Sharp tools make good work.
It’s been for a while since I get to know Azure Machine Learning which I believe would be a powerful tool for us to create any machine learning experiment in cloud. The machine learning studio is one of the interesting features in the system, it standardizes and componentizes the way we do machine learning, then with the drag-and-drop we can do anything. With good integration of Python and R, make it very powerful to do any customized data manipulation or algorithms.
I heard Department of Transportation has some interesting data set like flight delays. So I download a month of data and want to train a predictive model that we will know if certain flight will be late for more than 15 minutes. To build such a model is very easy, and I found Azure Machine Learning already has this example (here is link). I take a screenshot that you can see it’s pretty much about drag-and-drop. Most of the modules used in this experiment already exist in the machine learning studio library. So it actually very clear how the data flows and very easy to replace one model with another or run multiple model in parallel then boost them.

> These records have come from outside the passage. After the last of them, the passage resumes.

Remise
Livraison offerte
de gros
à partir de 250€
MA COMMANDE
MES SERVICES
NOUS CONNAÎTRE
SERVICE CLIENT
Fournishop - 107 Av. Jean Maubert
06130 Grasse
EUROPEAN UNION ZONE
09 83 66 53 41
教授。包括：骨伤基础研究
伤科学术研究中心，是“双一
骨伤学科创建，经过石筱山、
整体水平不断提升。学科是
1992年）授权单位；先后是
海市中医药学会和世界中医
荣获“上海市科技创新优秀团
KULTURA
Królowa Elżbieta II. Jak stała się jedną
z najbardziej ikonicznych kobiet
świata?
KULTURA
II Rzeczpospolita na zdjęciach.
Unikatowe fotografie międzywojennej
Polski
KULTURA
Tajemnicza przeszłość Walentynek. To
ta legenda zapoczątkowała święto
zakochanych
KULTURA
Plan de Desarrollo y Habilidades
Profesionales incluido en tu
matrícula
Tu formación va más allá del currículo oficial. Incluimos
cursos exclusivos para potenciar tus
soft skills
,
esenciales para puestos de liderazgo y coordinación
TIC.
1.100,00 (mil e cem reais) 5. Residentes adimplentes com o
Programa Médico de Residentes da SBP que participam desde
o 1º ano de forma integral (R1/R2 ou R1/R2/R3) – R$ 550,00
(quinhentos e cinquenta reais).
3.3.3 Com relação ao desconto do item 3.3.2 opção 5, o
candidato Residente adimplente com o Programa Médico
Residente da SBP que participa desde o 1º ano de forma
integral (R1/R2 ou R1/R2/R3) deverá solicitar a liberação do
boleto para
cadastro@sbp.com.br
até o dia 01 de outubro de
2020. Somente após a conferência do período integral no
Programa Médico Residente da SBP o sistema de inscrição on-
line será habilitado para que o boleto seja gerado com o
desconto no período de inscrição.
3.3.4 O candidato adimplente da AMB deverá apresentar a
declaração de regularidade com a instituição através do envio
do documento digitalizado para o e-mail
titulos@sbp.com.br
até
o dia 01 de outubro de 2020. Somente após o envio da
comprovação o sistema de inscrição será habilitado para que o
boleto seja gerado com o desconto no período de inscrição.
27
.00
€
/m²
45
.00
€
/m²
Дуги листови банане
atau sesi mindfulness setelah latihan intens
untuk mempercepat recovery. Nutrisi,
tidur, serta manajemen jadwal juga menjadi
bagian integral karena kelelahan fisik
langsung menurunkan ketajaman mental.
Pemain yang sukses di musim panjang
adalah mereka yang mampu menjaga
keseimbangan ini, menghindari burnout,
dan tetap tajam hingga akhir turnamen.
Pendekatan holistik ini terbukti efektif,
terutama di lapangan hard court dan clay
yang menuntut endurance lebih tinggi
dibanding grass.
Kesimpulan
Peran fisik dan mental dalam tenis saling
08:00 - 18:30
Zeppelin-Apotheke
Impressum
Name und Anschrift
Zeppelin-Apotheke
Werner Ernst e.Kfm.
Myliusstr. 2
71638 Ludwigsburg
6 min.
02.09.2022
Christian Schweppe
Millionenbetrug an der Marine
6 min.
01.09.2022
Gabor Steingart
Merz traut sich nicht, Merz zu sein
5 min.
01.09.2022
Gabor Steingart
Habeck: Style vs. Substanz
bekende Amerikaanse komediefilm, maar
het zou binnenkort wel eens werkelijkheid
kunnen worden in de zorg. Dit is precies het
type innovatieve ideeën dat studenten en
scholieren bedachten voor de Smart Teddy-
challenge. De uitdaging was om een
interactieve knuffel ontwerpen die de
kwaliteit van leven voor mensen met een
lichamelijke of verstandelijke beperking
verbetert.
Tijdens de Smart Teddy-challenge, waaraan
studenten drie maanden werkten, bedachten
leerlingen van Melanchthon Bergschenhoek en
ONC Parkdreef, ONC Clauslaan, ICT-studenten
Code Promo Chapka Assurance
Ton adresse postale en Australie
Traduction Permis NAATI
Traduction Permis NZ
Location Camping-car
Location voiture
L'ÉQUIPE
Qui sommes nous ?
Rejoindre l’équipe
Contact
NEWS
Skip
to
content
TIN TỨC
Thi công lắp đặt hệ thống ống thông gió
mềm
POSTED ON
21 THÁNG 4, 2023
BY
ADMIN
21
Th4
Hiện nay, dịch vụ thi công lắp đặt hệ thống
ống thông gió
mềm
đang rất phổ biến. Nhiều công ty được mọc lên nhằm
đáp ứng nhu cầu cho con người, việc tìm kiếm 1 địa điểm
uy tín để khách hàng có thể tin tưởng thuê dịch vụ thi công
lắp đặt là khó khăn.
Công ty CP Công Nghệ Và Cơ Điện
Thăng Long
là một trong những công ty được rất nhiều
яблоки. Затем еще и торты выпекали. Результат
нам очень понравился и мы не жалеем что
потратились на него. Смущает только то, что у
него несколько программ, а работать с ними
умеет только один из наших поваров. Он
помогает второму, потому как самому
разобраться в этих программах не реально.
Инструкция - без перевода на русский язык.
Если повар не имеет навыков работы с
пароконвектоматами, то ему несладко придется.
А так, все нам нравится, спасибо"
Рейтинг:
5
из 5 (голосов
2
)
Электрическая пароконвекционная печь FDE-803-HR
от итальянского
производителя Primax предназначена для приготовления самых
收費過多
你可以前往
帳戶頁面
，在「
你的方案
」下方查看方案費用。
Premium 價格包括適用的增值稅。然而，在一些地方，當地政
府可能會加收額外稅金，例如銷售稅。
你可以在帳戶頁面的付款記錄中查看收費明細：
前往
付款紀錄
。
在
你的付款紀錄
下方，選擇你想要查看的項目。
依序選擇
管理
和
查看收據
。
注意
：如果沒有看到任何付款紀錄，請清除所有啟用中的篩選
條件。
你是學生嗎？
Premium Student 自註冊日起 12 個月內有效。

Model evaluation is straigt-forward as well. Methods like ROC curve can be easily added. With an easy click you can run the experiment, which usually finish in a few minutes. I feel the scalability should be good as well, but I need to test more of this in the next blog which I am planning to explore the dataset fully and dig out some interesting insights in it.
Another aspect of this is the cost because you could run all your experiment in your local machine. Then the question is why do we need such a thing. For dataset like we used in this blog, it is GB level. So it might still work well with your local machine with hours time waiting for results. But Azure’s standard subscription only cost you $10 subscription fee and $1/hour experiment fee. All the experiments run across machines which reduces the experiment hours as well. Faster and cheaper is what I see from a cloud-based machine learning tool. I believe the same thing will go with AWS machine learning as well.
Next thing is deployment. If you want to deploy your experiment to production, cloud-based machine learning tool allows you to do so in a simple click. Then why not save a whole chunk of time struggling with machines, environments and configurations, and the worries of scalability?
Next blog I am going to analyze the data more thoroughly to see if there is anything interesting.